The problem may instead be that when you installed MS Office, you didn't already have a PHYSICAL or VIRTUAL printer already installed as the default. That's been the problem with the last six Win7 machines I've installed to. I forgot how I solved it with the others, so when trying to install my sixth machine over the weekend (yes, started last FRIDAY), finally yesterday I remembered what worked.
Steps:
1. Uninstall all MS Office-related products. Only complete uninstallation corrects the problem, at least if you're using MS Office 2003 and prior. ALL components must be uninstalled. Also, if you installed MS Office to some drive other than C:, uninstall and reinstall to C. (Adobe doesn't work rightly with Word, if the latter isn't completely installed on the C drive.)
2. Make sure that in WINDOWS you have a physical or virtual printer set as your default, and that it works (i.e., print something). If you've uninstalled your pdf converter, install it now UNLESS you want it to create add-ins for Word (Acrobat 6-7,9 create Word add-ins, as does SmartPDF Creator Pro).

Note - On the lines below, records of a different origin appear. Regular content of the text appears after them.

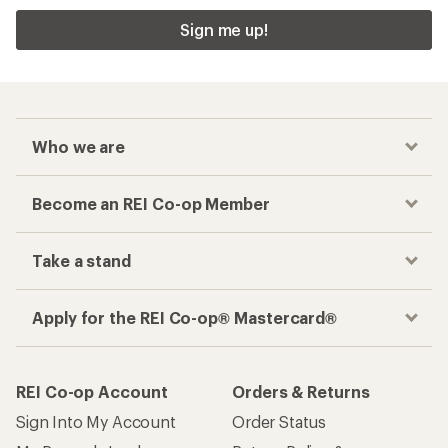
Sign me up!
Who we are
Become an REI Co-op Member
Take a stand
Apply for the REI Co-op® Mastercard®
REI Co-op Account
Orders & Returns
Sign Into My Account
Order Status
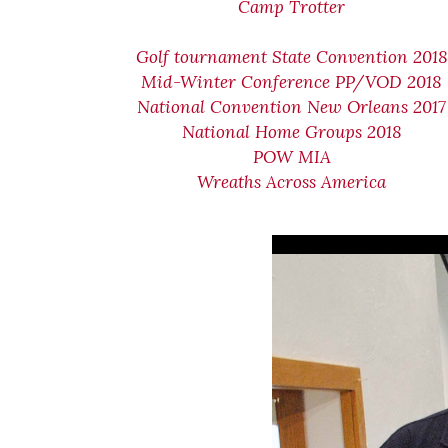
Camp Trotter
Golf tournament State Convention 2018
Mid-Winter Conference PP/VOD 2018
National Convention New Orleans 2017
National Home Groups 2018
POW MIA
Wreaths Across America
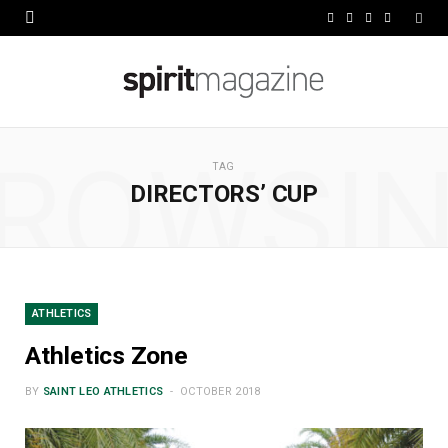
F
X
I
L
a
(
n
i
c
T
s
n
e
w
t
k
ROWSI
b
i
a
e
TAG
DIRECTORS’ CUP
o
t
g
d
o
t
r
I
k
e
a
n
r
m
ATHLETICS
)
Athletics Zone
BY
SAINT LEO ATHLETICS
OCTOBER 2018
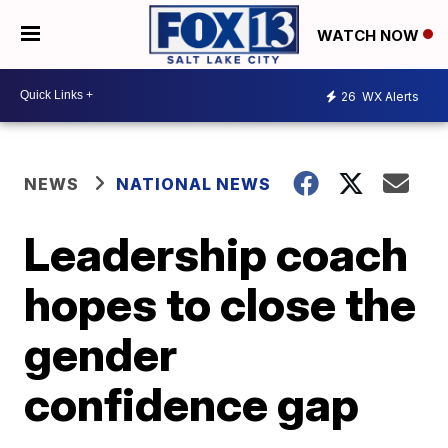
WATCH NOW
26
WX Alerts
NEWS
NATIONAL NEWS
Leadership coach
hopes to close the
gender
confidence gap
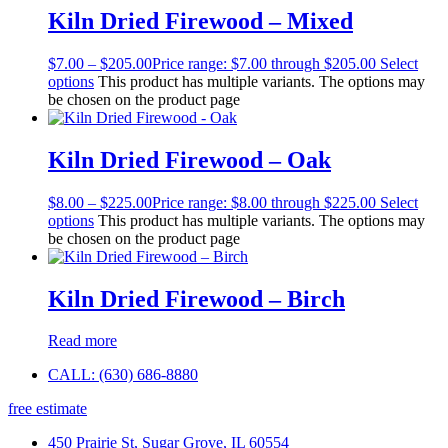
Kiln Dried Firewood – Mixed
$
7.00
–
$
205.00
Price range: $7.00 through $205.00
Select
options
This product has multiple variants. The options may
be chosen on the product page
Kiln Dried Firewood – Oak
$
8.00
–
$
225.00
Price range: $8.00 through $225.00
Select
options
This product has multiple variants. The options may
be chosen on the product page
Kiln Dried Firewood – Birch
Read more
CALL: (630) 686-8880
free estimate
450 Prairie St, Sugar Grove, IL 60554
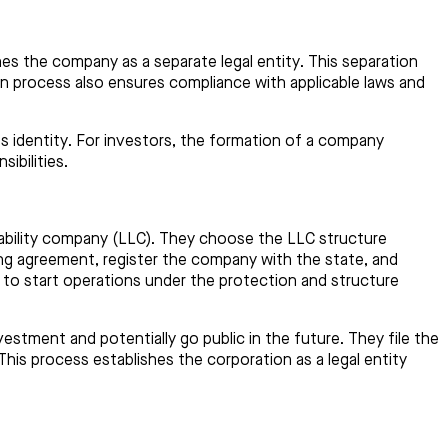
es the company as a separate legal entity. This separation
on process also ensures compliance with applicable laws and
ness identity. For investors, the formation of a company
ibilities.
liability company (LLC). They choose the LLC structure
ating agreement, register the company with the state, and
y to start operations under the protection and structure
estment and potentially go public in the future. They file the
 This process establishes the corporation as a legal entity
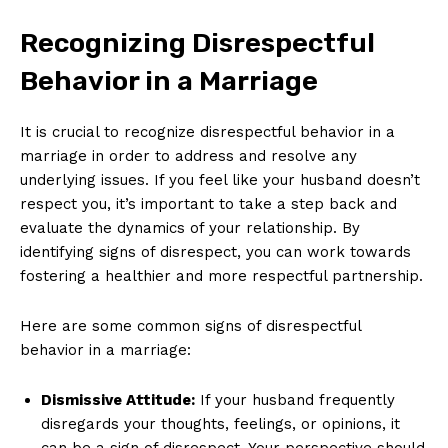
Recognizing Disrespectful
Behavior in a Marriage
It is crucial to recognize disrespectful behavior in a
marriage in order to address and resolve any
underlying issues. If you feel like your husband doesn’t
respect you, it’s important to take a step back and
evaluate the dynamics of your relationship. By
identifying signs of disrespect, you can work towards
fostering a healthier and more respectful partnership.
Here are some common signs of disrespectful
behavior in a marriage:
Dismissive Attitude:
If your husband frequently
disregards your thoughts, feelings, or opinions, it
can be a sign of disrespect. Your perspective should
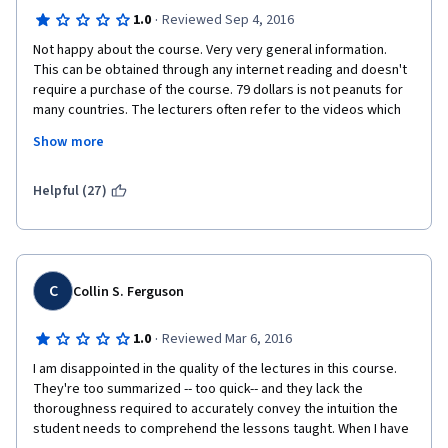
·
1.0
Reviewed Sep 4, 2016
Not happy about the course. Very very general information. 
This can be obtained through any internet reading and doesn't 
require a purchase of the course. 79 dollars is not peanuts for 
many countries. The lecturers often refer to the videos which 
are not part of this course. Examples: PPP valuation has not 
Show more
been part of lectures, but is referred to. Maturity and duration 
of the bond comparison with the glass of water is referred to, 
but was not part of the course. For the money - we are getting 
Helpful (27)
some shorter version of a bigger course. Not satisfied at all. 
Just finished all the tests and passed, but not happy. Do not 
recommend to anyone and surely will not buy the next course. 
C
Collin S. Ferguson
·
1.0
Reviewed Mar 6, 2016
I am disappointed in the quality of the lectures in this course. 
They're too summarized -- too quick-- and they lack the 
thoroughness required to accurately convey the intuition the 
student needs to comprehend the lessons taught. When I have 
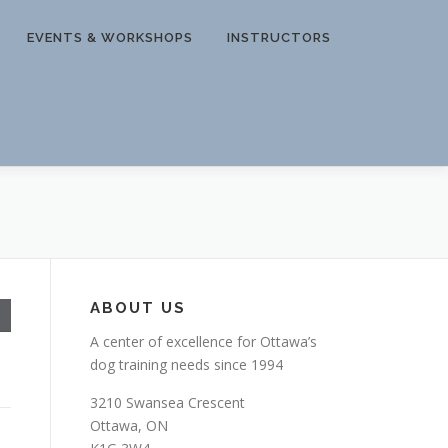
EVENTS & WORKSHOPS
INSTRUCTORS
ABOUT US
A center of excellence for Ottawa’s
dog training needs since 1994
3210 Swansea Crescent
Ottawa, ON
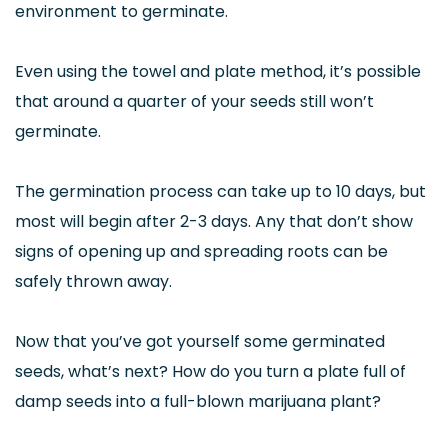
environment to germinate.
Even using the towel and plate method, it’s possible
that around a quarter of your seeds still won’t
germinate.
The germination process can take up to 10 days, but
most will begin after 2-3 days. Any that don’t show
signs of opening up and spreading roots can be
safely thrown away.
Now that you’ve got yourself some germinated
seeds, what’s next? How do you turn a plate full of
damp seeds into a full-blown marijuana plant?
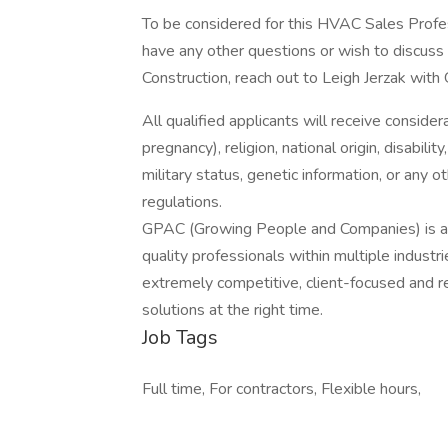
To be considered for this HVAC Sales Profes
have any other questions or wish to discuss 
Construction, reach out to Leigh Jerzak with
All qualified applicants will receive consider
pregnancy), religion, national origin, disabilit
military status, genetic information, or any 
regulations.
GPAC (Growing People and Companies) is an 
quality professionals within multiple indust
extremely competitive, client-focused and real
solutions at the right time.
Job Tags
Full time, For contractors, Flexible hours,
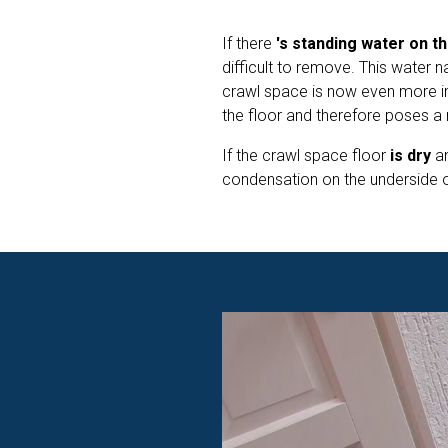
If there
's standing water on th
difficult to remove. This water n
crawl space is now even more i
the floor and therefore poses a r
If the crawl space floor
is dry
a
condensation on the underside of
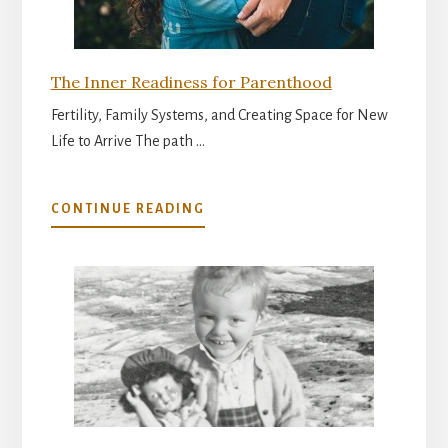
The Inner Readiness for Parenthood
Fertility, Family Systems, and Creating Space for New
Life to Arrive The path …
ABOUT
CONTINUE READING
THE
INNER
READINESS
FOR
PARENTHOOD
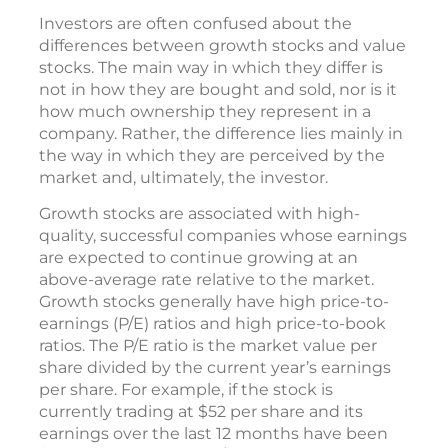
Investors are often confused about the
differences between growth stocks and value
stocks. The main way in which they differ is
not in how they are bought and sold, nor is it
how much ownership they represent in a
company. Rather, the difference lies mainly in
the way in which they are perceived by the
market and, ultimately, the investor.
Growth stocks are associated with high-
quality, successful companies whose earnings
are expected to continue growing at an
above-average rate relative to the market.
Growth stocks generally have high price-to-
earnings (P/E) ratios and high price-to-book
ratios. The P/E ratio is the market value per
share divided by the current year’s earnings
per share. For example, if the stock is
currently trading at $52 per share and its
earnings over the last 12 months have been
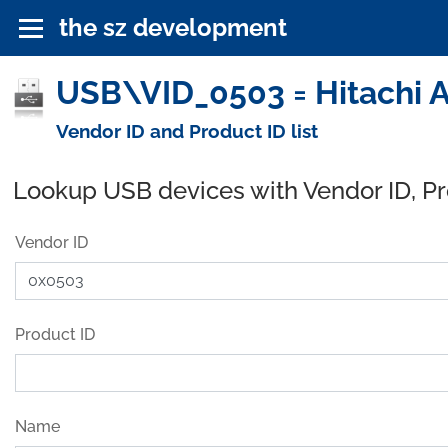
the sz development
USB\VID_0503 = Hitachi A
Vendor ID and Product ID list
Lookup USB devices with Vendor ID, P
Vendor ID
Product ID
Name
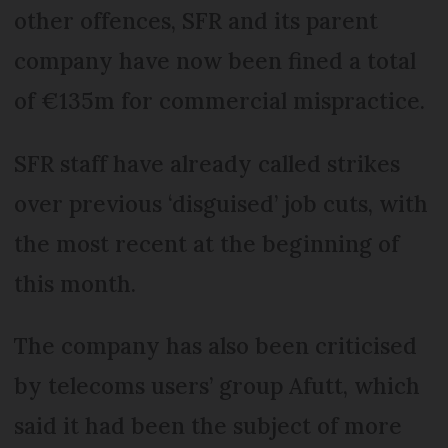
other offences, SFR and its parent
company have now been fined a total
of €135m for commercial mispractice.
SFR staff have already called strikes
over previous ‘disguised’ job cuts, with
the most recent at the beginning of
this month.
The company has also been criticised
by telecoms users’ group Afutt, which
said it had been the subject of more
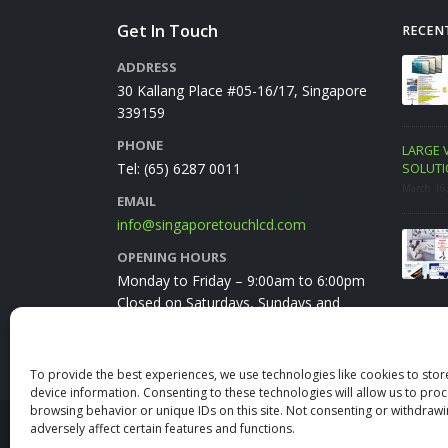
Get In Touch
RECEN
ercial Display PROMO.
VIVITEK NovoTouch BK series
SAM
ADDRESS
PC Monitor FEB 2023
Promo June 2025
FRE
30 Kallang Place #05-16/17, Singapore
June 18, 2025
Febru
339159
PHONE
Package
LARGE VENUE VIDEO CONFERENCING
EZCa
Tel:
(65) 6287 0011
SOLUTION
Febru
March 16, 2024
EMAIL
info@singaporetouchlcd.com
HORION E55APRO 55″ IFPD
January Promo 2024 E-Brochure
OPENING HOURS
January 23, 2024
Monday to Friday – 9:00am to 6:00pm
Closed on Saturdays, Sundays and
public holidays
To provide the best experiences, we use technologies like cookies to sto
device information. Consenting to these technologies will allow us to pro
browsing behavior or unique IDs on this site. Not consenting or withdraw
adversely affect certain features and functions.
© Copyright 2025. All Rights Reserved.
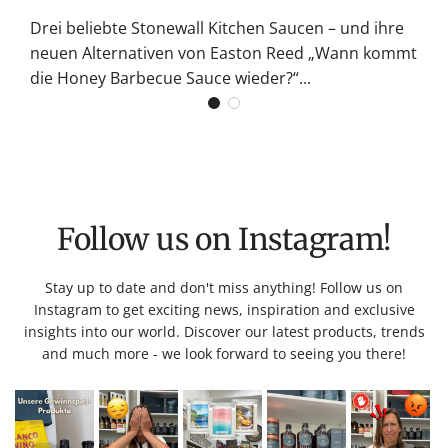
Drei beliebte Stonewall Kitchen Saucen – und ihre
neuen Alternativen von Easton Reed „Wann kommt
die Honey Barbecue Sauce wieder?“...
Follow us on Instagram!
Stay up to date and don't miss anything! Follow us on
Instagram to get exciting news, inspiration and exclusive
insights into our world. Discover our latest products, trends
and much more - we look forward to seeing you there!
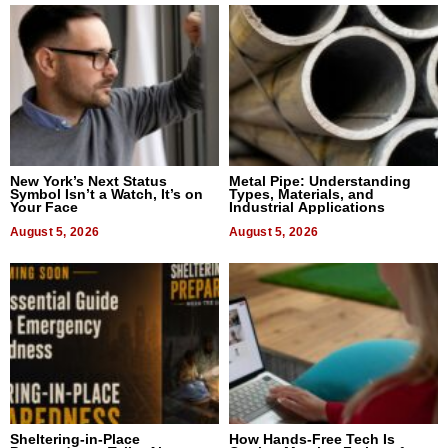
New York’s Next Status
Metal Pipe: Understanding
Symbol Isn’t a Watch, It’s on
Types, Materials, and
Your Face
Industrial Applications
August 5, 2026
August 5, 2026
Sheltering-in-Place
How Hands-Free Tech Is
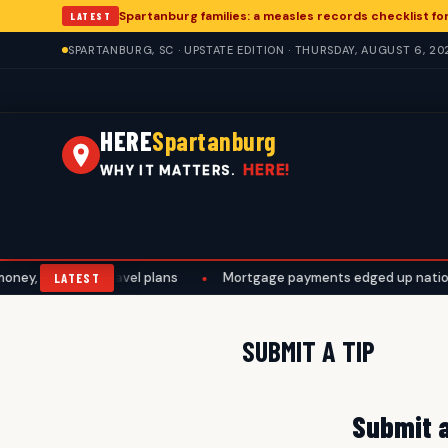
Spartanburg families: a measles records checklist f
LATEST
SPARTANBURG, SC · UPSTATE EDITION · THURSDAY, AUGUST 6, 20
HERE
Spartanburg
HERE!
WHY IT MATTERS.
y, work, and travel plans
•
Mortgage payments edged up nationall
LATEST
SUBMIT A TIP
Submit a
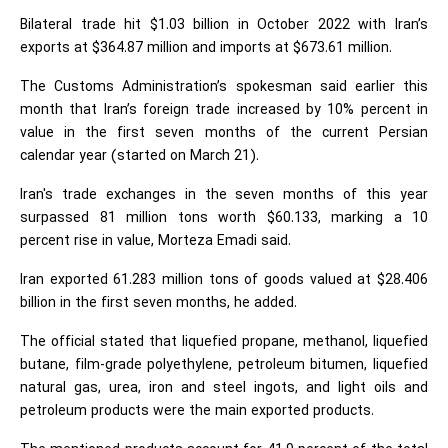
Bilateral trade hit $1.03 billion in October 2022 with Iran’s
exports at $364.87 million and imports at $673.61 million.
The Customs Administration’s spokesman said earlier this
month that Iran’s foreign trade increased by 10% percent in
value in the first seven months of the current Persian
calendar year (started on March 21).
Iran's trade exchanges in the seven months of this year
surpassed 81 million tons worth $60.133, marking a 10
percent rise in value, Morteza Emadi said.
Iran exported 61.283 million tons of goods valued at $28.406
billion in the first seven months, he added.
The official stated that liquefied propane, methanol, liquefied
butane, film-grade polyethylene, petroleum bitumen, liquefied
natural gas, urea, iron and steel ingots, and light oils and
petroleum products were the main exported products.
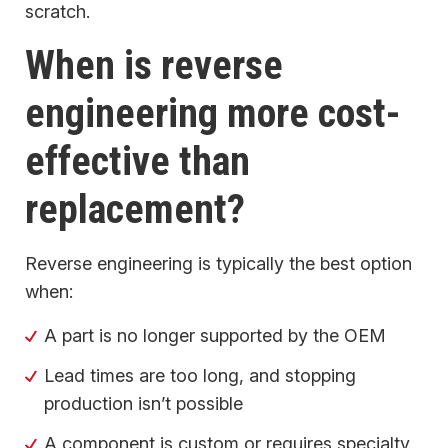
scratch.
When is reverse
engineering more cost-
effective than
replacement?
Reverse engineering is typically the best option
when:
A part is no longer supported by the OEM
Lead times are too long, and stopping
production isn’t possible
A component is custom or requires specialty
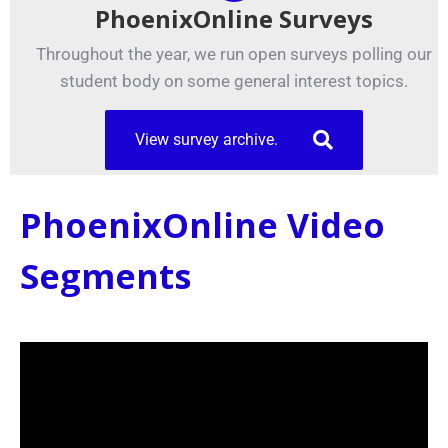
PhoenixOnline Surveys
Throughout the year, we run open surveys polling our
student body on some general interest topics.
View survey archive.
PhoenixOnline Video
Segments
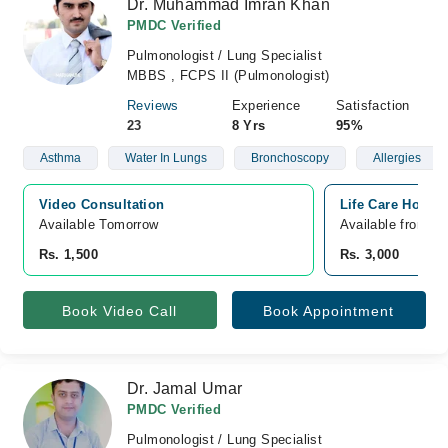
Dr. Muhammad Imran Khan
PMDC Verified
Pulmonologist / Lung Specialist
MBBS , FCPS II (Pulmonologist)
Reviews
Experience
Satisfaction
23
8 Yrs
95%
Asthma
Water In Lungs
Bronchoscopy
Allergies
Video Consultation
Life Care Hospi
Available Tomorrow 
Available from A
Rs. 1,500
Rs. 3,000
Book Video Call
Book Appointment
Dr. Jamal Umar
PMDC Verified
Pulmonologist / Lung Specialist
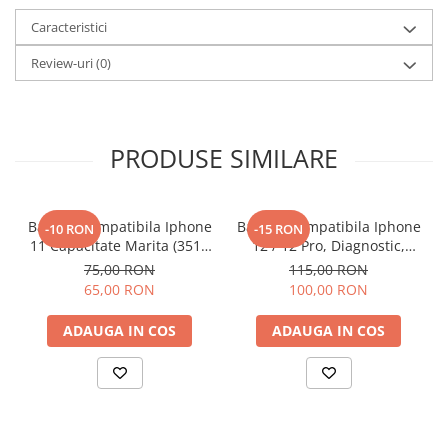
Caracteristici
Review-uri
(0)
PRODUSE SIMILARE
Baterie Compatibila Iphone
Baterie Compatibila Iphone
-10 RON
-15 RON
11 Capacitate Marita (3510
12 / 12 Pro, Diagnostic,
mAh)
Capacitate Marita (3310
75,00 RON
115,00 RON
mAh)
65,00 RON
100,00 RON
ADAUGA IN COS
ADAUGA IN COS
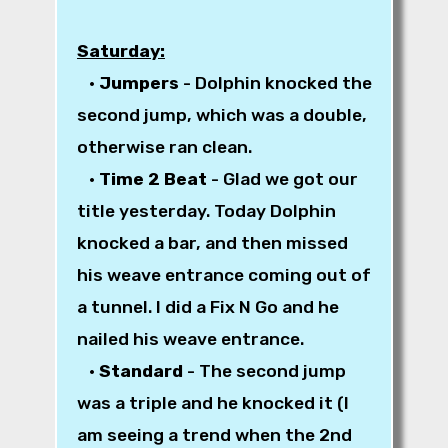
Saturday:
•
Jumpers
- Dolphin knocked the
second jump, which was a double,
otherwise ran clean.
•
Time 2 Beat
- Glad we got our
title yesterday. Today Dolphin
knocked a bar, and then missed
his weave entrance coming out of
a tunnel. I did a Fix N Go and he
nailed his weave entrance.
•
Standard
- The second jump
was a triple and he knocked it (I
am seeing a trend when the 2nd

3. Then, reinstall MS Office products one by one, testing whether your default physical printer is recognized by them.
4. If 3 is successful, then install your pdf converter. If not, then you've some other problem I don't know how to fix.
5. Your pdf converter, if it installs add-ins, then needs to be tested inside and outside Word. With Adobe Acrobat, usually only the add-in works, but Adobe still can't convert outside Word. If you convert to Acrobat inside Word, be sure to uncheck the 'reflow and accessibility' boxes, and to check the 'links' boxes that you want to port through. Else, they won't. Somehow, reflow conflicts with links, and prevents them from being recognized when viewed in Adobe Acrobat.
6. The result of #5 is that one of the two conversions (inside or outside Word), works correctly. I've never seen both of them work correctly.
7. Before you allow Windows updates, clone your hard drive. Windows updates tend to damage pdf conversion, and I can't say why or what kind of updates. I only know it happens, because it's happened to me many times since November last. So now I've learned that when I have this problem, to just clone before applying updates, then if the problem recurs, to clone back to my hard drive using Clonezilla, turn off the machine afterwards, and then boot up.
I wish I could stop the updates, altogether. Finally, this procedure was used on 32-bit Windows, though since you're using MS Office 2003, even on 64-bit, you should have the same problems as I did.